Perhaps best known for creating the César E. Chávez Legacy and Educational Foundation and leading the annual César E. Chávez March for Justice, Martinez played an instrumental role in keeping Chávez' fight for farm worker's rights alive in San Antonio.

Martinez, raised in the city's west side by his migrant worker grandparents, became involved in activism after joining the International Union of Electrical Workers in 1966. He soon was participating in and organizing marches and protests in solidarity with local migrant farm workers (like the Delano grape boycott) inspired by Chávez' movement in California.

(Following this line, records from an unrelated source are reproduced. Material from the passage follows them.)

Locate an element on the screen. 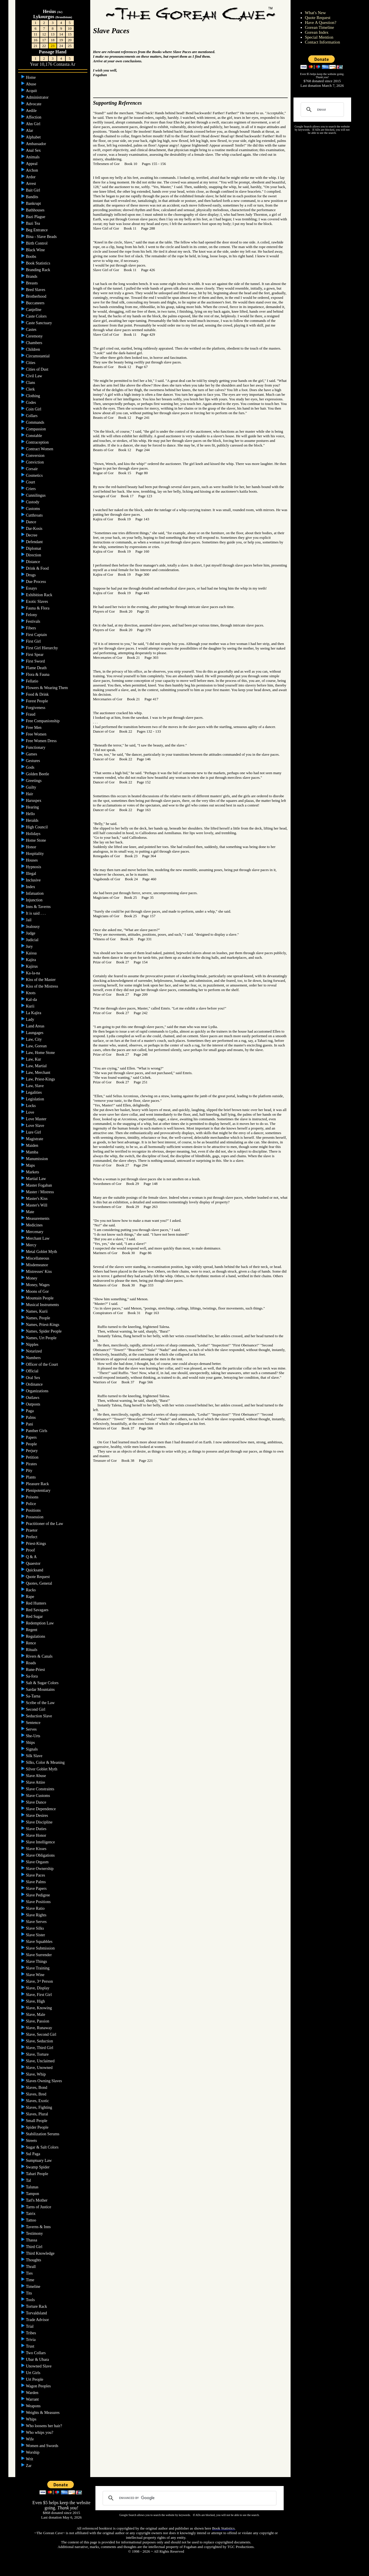 This screenshot has width=369, height=2576. Money, Wages is located at coordinates (38, 1285).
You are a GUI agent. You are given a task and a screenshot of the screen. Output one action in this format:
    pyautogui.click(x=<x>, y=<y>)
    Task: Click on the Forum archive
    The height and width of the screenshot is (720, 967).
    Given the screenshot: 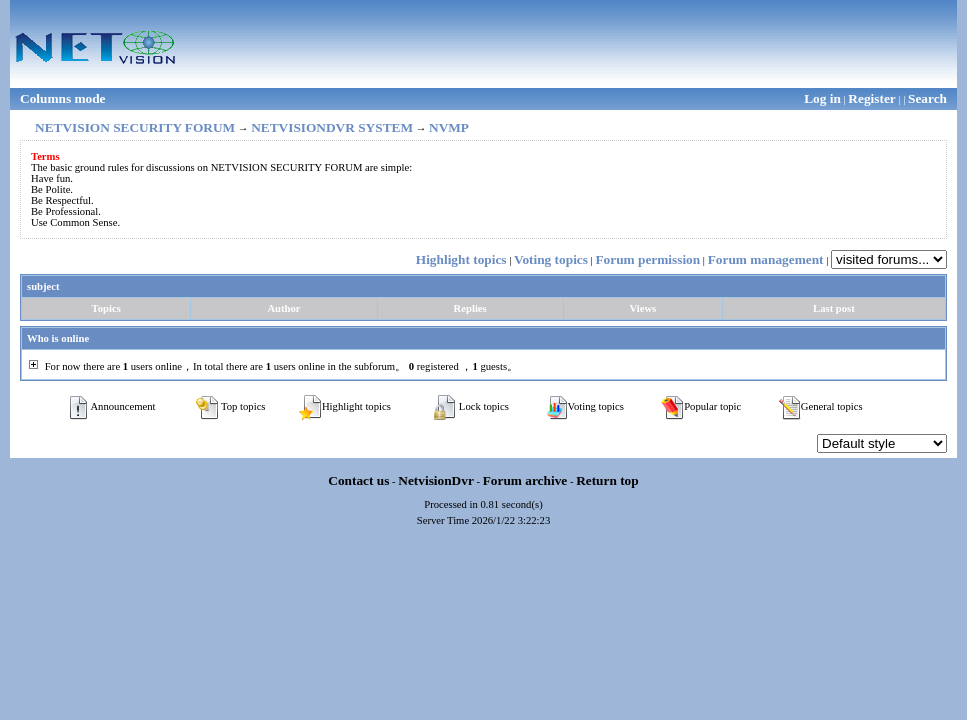 What is the action you would take?
    pyautogui.click(x=525, y=480)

The two activists became friends before Chávez' death in 1993.

More recently, Martinez worked to mentor younger undocumented immigrants fighting to stay in the United States and advocated for the protections found in so-called "sanctuary cities."

"Sanctuary cities should be part of the plan for hard working immigrants who are here in this country," Martinez said in an 2016 interview with WOAI. "We're talking about hard working immigrants; we are not talking about criminals."

San Antonio already bears a few memorials to the civil rights leader, including his portrait in a Mi Tierra mural and a street named after him on the west side. Martinez' family has invited the public to join in both a Wednesday public viewing of Martinez' body and a Thursday memorial procession on the west side.

Many local leaders and politicians became close with Martinez through his activism, including U.S. Congressman Lloyd Doggett, who knew the activist for 30 years. On Sunday, Doggett wrote on Twitter that Martinez' "spirit inspires us to continue the struggle for justice."

In a Sunday statement, Mayor Ron Nirenberg said Martinez' work to advance civil rights and workers' rights "changed San Antonio and the nation for the better."

Martinez, who battled cancer for years, told the San Antonio Express-News in 2013 that the legacy of honoring Chávez and the labor movement is not attached to any one person.

“The march will continue long after we’re gone,” he said.